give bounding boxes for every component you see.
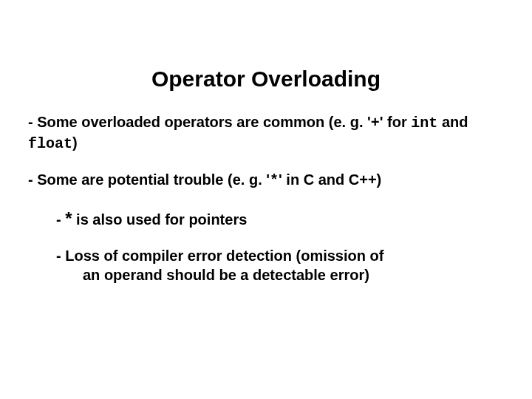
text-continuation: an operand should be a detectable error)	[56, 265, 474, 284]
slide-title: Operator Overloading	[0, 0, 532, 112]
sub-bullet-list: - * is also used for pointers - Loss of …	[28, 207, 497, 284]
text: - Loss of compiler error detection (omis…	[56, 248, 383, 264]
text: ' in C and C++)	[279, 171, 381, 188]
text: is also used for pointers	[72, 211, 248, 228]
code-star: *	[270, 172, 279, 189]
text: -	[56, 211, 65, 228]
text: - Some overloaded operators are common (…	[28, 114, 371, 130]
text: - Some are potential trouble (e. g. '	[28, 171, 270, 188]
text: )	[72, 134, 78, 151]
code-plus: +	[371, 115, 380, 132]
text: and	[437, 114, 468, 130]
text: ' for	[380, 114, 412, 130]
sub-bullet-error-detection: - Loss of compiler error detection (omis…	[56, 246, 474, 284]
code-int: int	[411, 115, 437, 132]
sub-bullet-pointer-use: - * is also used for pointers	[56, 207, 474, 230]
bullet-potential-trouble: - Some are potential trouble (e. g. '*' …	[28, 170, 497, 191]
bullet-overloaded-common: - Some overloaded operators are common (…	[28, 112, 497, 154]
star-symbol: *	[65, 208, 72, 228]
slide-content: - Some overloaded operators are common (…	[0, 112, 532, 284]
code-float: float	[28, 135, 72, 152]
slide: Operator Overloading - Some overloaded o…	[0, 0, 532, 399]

• • •

**YOUR ASSIGNMENT**
The string "overloaded" marks the lines to copy; report each of them from the data above.

**FINISHED EXERCISE**
text: - Some overloaded operators are common (…	[28, 114, 371, 130]
bullet-overloaded-common: - Some overloaded operators are common (…	[28, 112, 497, 154]
slide-content: - Some overloaded operators are common (…	[0, 112, 532, 284]
slide: Operator Overloading - Some overloaded o…	[0, 0, 532, 399]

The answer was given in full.